Christine O'Donnell: Is her latest campaign push working?
Christine O'Donnell, Delaware's Republican Senate nominee, has rolled out a tough message with a soft facade in her new campaign ad.
Christine4Senate YouTube screengrab
Christine O’Donnell this week has fired up her campaign, which seemed to go on a bit of a hiatus in the weeks following her surprise victory in Delaware’s GOP Senate primary. She’s shot and released several new slick TV ads, and made the rounds of local media for interviews.
On the one hand, she seems to be trying to regain control of her image, and soften and humanize herself enough to appeal to crossover Democrats and independent voters. Thus her first ad, released early this week, begins with her saying simply, “I'm not witch.” (She’s admitted to youthful experimentation with the dark arts, just in case you’ve been in total news withdrawal for a month and haven’t heard.)
And her second ad, released Thursday, begins, “I didn’t go to Yale.” (Her opponent, New Castle County executive Chris Coons, did. Yale Law School, anyway.)
Both O’Donnell spots are quiet and simple, just her talking against a well-lit background, and end with her new catchphrase, “I’m you.”
But the First State’s GOP Senate hopeful can’t get too soft if she is to keep hold of the insurgent voters who powered her to her surprise toppling of the favorite, Rep. Mike Castle, in the primary. So she’s trying to maintain a tough underlying message with her new I’m-just-a-normal-non-witch-Delawarean approach.
You can see this in the second ad, where she says, while smiling and nodding her head, that “when some tried to push me from this race, they saw what I was made of, and so will the Senate if they try to increase our taxes one more dime.”
So that’s probably her strategy – pivot to the center, while trying to take all those "tea party" supporters with her. Will it work?
Well, let’s just say she’s got a long way to go. The newest polls show her far behind. A Fairleigh Dickinson University survey released October 6 shows Coons in front 53 percent to 36 percent.
Interestingly, this poll found Democrats far more united behind Coons than Republicans are united behind O’Donnell. Eighty-five percent of Dems said they were going to vote for their party nominee. The corresponding figure for the GOP was 68 percent.
“Typically, Republicans are more loyal to their party than Democrats.
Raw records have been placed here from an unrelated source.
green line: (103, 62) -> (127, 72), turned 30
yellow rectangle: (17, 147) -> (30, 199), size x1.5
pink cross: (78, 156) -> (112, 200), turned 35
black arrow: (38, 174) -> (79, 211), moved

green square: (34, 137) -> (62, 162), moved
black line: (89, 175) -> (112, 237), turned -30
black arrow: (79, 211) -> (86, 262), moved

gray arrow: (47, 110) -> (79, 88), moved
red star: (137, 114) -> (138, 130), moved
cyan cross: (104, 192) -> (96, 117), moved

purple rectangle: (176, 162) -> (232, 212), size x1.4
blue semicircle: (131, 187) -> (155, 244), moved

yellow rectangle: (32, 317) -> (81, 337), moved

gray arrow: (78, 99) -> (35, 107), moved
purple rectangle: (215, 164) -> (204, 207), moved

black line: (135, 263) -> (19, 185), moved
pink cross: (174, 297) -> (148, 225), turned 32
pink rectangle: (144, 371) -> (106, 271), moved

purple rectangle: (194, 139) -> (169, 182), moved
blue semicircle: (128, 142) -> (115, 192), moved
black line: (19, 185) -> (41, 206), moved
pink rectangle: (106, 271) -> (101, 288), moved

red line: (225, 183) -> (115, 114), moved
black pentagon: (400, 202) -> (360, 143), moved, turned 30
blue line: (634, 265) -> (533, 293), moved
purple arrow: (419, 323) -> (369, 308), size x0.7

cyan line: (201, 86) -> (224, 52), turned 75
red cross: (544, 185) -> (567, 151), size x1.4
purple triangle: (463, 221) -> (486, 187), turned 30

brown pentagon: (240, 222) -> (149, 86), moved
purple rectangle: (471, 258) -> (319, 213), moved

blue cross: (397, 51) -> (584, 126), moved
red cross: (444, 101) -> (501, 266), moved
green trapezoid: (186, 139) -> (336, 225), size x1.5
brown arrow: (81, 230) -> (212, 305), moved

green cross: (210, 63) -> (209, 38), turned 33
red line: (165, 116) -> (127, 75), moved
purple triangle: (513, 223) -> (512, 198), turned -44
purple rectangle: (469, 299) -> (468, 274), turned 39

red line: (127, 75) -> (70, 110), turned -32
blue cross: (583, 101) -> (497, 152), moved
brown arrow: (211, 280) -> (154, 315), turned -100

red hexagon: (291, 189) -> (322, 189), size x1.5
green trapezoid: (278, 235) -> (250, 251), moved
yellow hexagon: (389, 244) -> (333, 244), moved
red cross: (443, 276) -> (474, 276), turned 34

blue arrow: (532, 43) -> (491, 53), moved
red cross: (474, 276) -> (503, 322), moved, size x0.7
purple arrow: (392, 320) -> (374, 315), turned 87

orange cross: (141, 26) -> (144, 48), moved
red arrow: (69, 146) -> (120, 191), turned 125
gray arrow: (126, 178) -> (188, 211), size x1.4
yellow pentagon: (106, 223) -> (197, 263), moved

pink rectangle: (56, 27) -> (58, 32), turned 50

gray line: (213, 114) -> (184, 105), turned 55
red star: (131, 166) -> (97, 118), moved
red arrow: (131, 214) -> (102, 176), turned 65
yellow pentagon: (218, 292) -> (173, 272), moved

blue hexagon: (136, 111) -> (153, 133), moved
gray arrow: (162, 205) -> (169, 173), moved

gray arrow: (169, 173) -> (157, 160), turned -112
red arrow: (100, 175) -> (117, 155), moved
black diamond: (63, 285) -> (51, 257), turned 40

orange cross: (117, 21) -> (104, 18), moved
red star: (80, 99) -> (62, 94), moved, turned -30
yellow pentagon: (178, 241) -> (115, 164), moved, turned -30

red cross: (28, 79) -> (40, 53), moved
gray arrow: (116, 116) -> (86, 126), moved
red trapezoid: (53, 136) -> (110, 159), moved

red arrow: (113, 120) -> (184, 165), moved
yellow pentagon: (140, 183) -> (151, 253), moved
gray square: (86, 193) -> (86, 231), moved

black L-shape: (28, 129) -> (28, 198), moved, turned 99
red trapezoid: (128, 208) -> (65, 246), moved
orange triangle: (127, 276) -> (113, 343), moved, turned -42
This hesitation by Republicans is hurting O’Donnell,” said Dan Cassino, professor of political science at Fairleigh Dickinson in a statement issued with the poll.
Yet fully two-thirds of registered voters in Delaware are Democrats, so O’Donnell can’t win just by appealing to Republicans. That may be why she’s trying a speak-softly-but-carry-a-hard-message approach.
Another recent poll, this one by the University of Delaware, puts the Coons-O’Donnell split at 49 percent for the Democrat to 30 percent for the Republican.
Yet 13 percent of voters remain undecided, according to the U of D survey. The challenge for O’Donnell will be “to attract moderate and conservative Democratic and independent voters by moving to the ideological center while holding ... base supporters who tend to be strongly conservative,” according to a U of D Center for Political Communications analysis released with the survey.